The first step is to ask members of the community what works best for them to begin new cleanliness practices in both public and private spaces. After that comes the reality check of putting those ideas into practice and maintaining the new systems.
For this groundbreaking field project, the team in Kanti was large to say the least. Reena, Priyanka, Suman, Seema, Sugna and Krishna are women from the area who decided to lead the work in coordination with AMMACHI Labs.
For ten days in February, Victoria Falcó with Universitat Jaume I in Spain travelled to Kanti to take part. She is an intern with the Master in International Peace, Conflict and Development Studies, UNESCO Chair Philosophy for Peace. Ramasubramanian S. from Omnex Consulting Company also joined the team.
The project implemented the Japanese 5S methodology, a management tool for workplace organization. It is an abbreviation for five Japanese words: seiri (sort), seiton (set in order), seiso (shine), seiketsu (standardize), and shitsuke (sustain). The system has been used for many years in industry settings.
In addition, Falcó emphasized that the key factor is to acknowledge the cultural context for the lives of these women. As in many places around the world, the women of Kanti live in a male-dominant society that includes direct violence against women.
Falcó’s focus is to empower the women without putting them at risk when they go to work in community cleanups and other awareness actions. At the same time, she said that women and men must be seen as two equal parts of the same equation. One does not rule out the other, so the voices of both must be heard to return to equality and cooperation.
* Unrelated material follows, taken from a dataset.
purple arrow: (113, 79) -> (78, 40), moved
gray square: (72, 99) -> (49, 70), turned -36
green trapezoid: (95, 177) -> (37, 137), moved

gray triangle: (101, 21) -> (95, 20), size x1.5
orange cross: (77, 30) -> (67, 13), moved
“We must design and implement real solutions for each context patiently and not force actions that put the lives of others at risk in order to bring our project so-called success,” she explained. “Our duty is to understand the project stakeholders. We must see the problems that they face every day–the nature of the conflicts and their vulnerabilities. We must understand what they do, see, listen, and feel to design the tools and solutions.”
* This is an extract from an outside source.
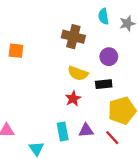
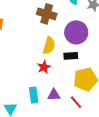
purple circle: (109, 57) -> (76, 32), size x1.5
yellow semicircle: (78, 73) -> (49, 46), turned -96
The group started by holding 5S awareness activities with local women and schools to share how the system works. Next, they went to work by putting the new cleaning systems into practice in their homes and their village. The team then went one step further and held meetings with local authorities to propose ways to make the new system part of government practice.
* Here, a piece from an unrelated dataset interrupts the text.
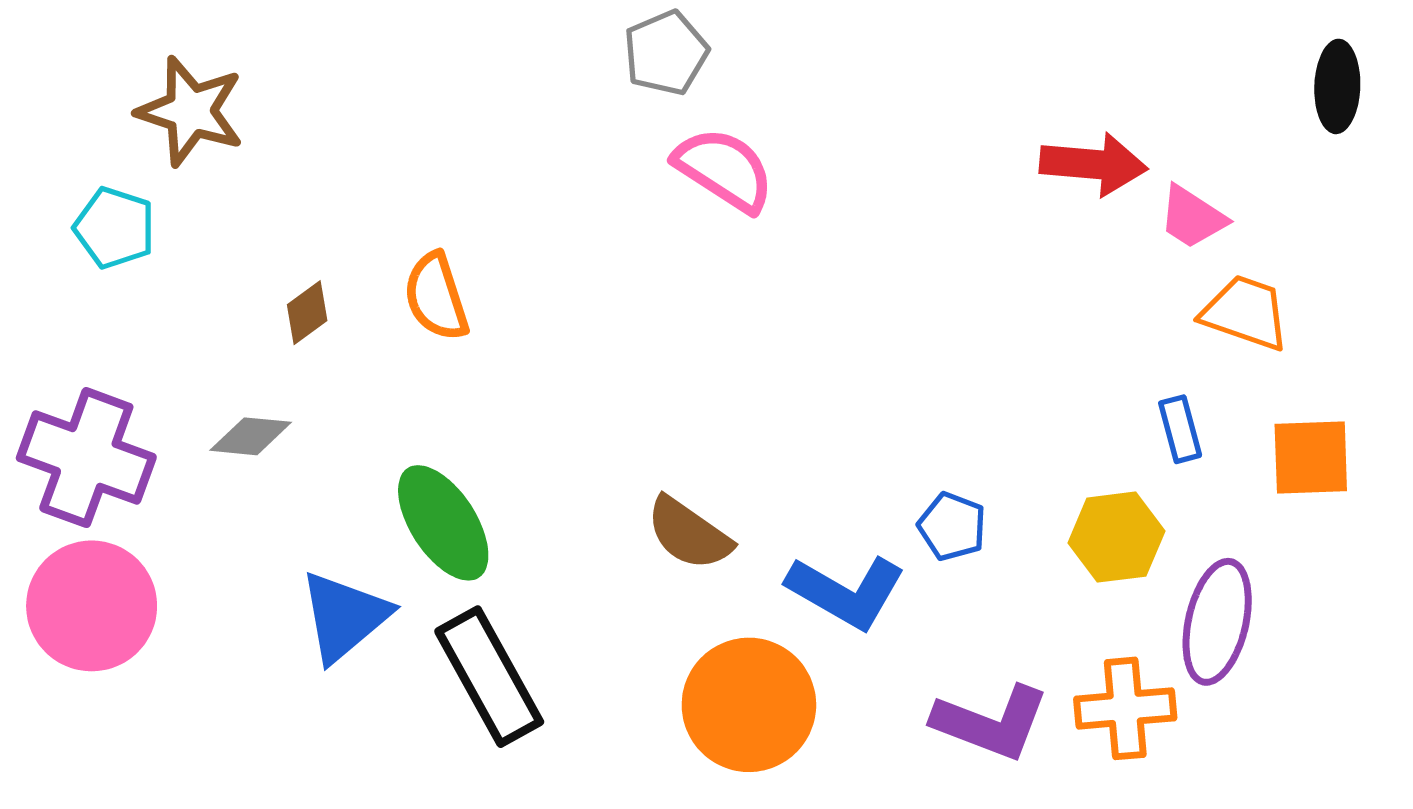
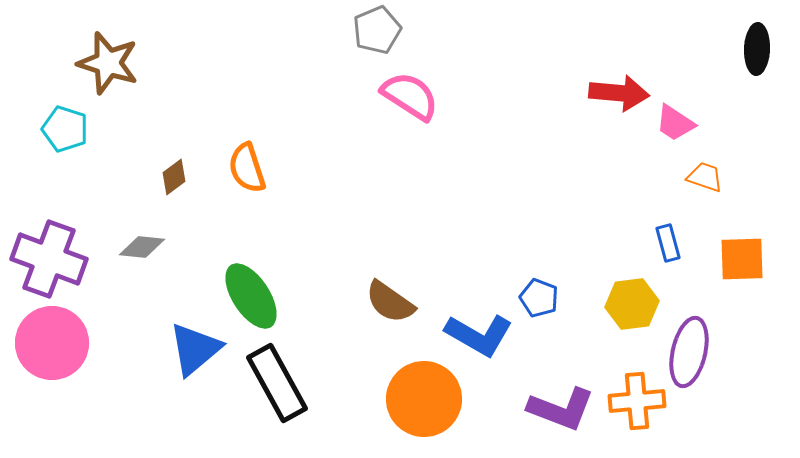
orange trapezoid: (1245, 313) -> (705, 177), size x0.7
Knowledge-sharing sessions were held along every step of the way. Falcó presented to the women how cleaning at the micro-level contributes to restoring our planet’s environmental health at the macro-level.
“We must not forget nature because if we do, we will also cease to exist,” said Falcó. “To sum up, we have to work with all people and put their lives at the centre to develop a system of solutions. But we must also remember we are a part of nature, so our solutions must also include Nature to ensure harmony and protection.”
This project by AMMACHI Labs stems from its previous successes in partnership with the United Nations Democracy Fund (UNDEF). The focus is community-led initiatives in sanitation, women’s empowerment and sustainability. This 5S project ultimately garnered community mobilization, initiated important dialogues, and raised environmental awareness to reduce plastic waste.
Moreover, it also created channels to amplify the voices of women as active agents of social transformation and allowed the women to take initiative in their communities and promote women’s rights as human rights.